Tyranny of the Weak: Part of a decade-long pattern?

Academics are often consulted by government officials for advice on decision-making processes. Since these decisions directly affect the lives of millions, we can all agree that the quality of expertise is of paramount importance – especially when it comes to the nuclear power most hostile to the Western world, North Korea. 
In the United States, someone perceived to be an expert on North Korea is likely to be consulted for insight into the nuclear crisis. Therefore, the scandal surrounding Columbia Professor Charles Armstrong’s prize-winning book can have very real implications for us all.
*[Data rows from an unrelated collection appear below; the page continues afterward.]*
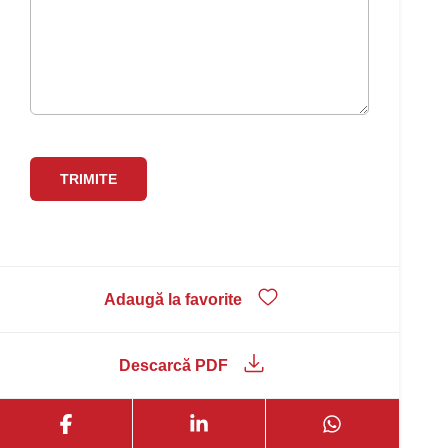
Adaugă la favorite
Descarcă PDF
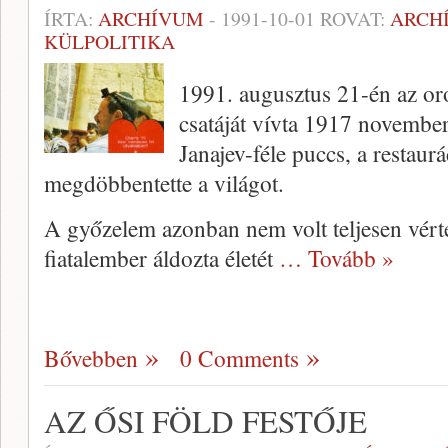
ÍRTA:
ARCHÍVUM
-
1991-10-01
ROVAT:
ARCH
KÜLPOLITIKA
1991. augusztus 21-én az or
csatáját vívta 1917 novembe
Janajev-féle puccs, a restaurá
megdöbbentette a világot.
A győzelem azonban nem volt teljesen vér
fiatalember áldozta életét
… Tovább »
Bővebben
0 Comments
AZ ŐSI FÖLD FESTŐJE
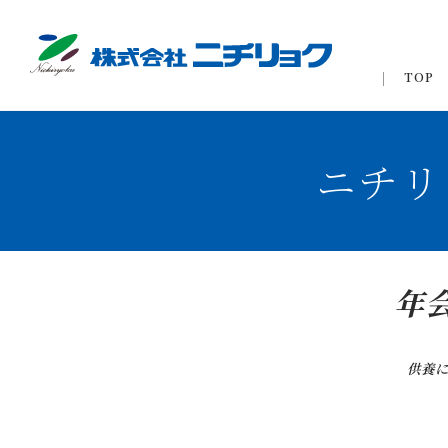
TOP
ニチリ
年
供養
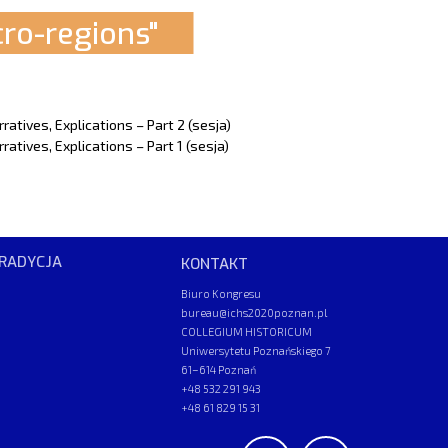
o-regions"
atives, Explications – Part 2 (sesja)
tives, Explications – Part 1 (sesja)
RADYCJA
KONTAKT
Biuro Kongresu
bureau@ichs2020poznan.pl
COLLEGIUM HISTORICUM
Uniwersytetu Poznańskiego 7
61–614 Poznań
+48 532 291 943
+48 61 829 15 31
Unfortunately, recent discoveries show that the problem is even bigger than we thought.
By now everyone who has been following the case knows that Tyranny of the Weak contains dozens of items of information taken from a book called Kim Il Sung in the Khrushchev Era, which was written by the Hungarian scholar Balazs Szalontai in 2005. Plagiarism is bad enough by itself. But the situation here is much worse, actually: some of the uncredited information in Tyranny has been altered slightly, either out of sloppiness or in the hope of making the plagiarism harder to detect. 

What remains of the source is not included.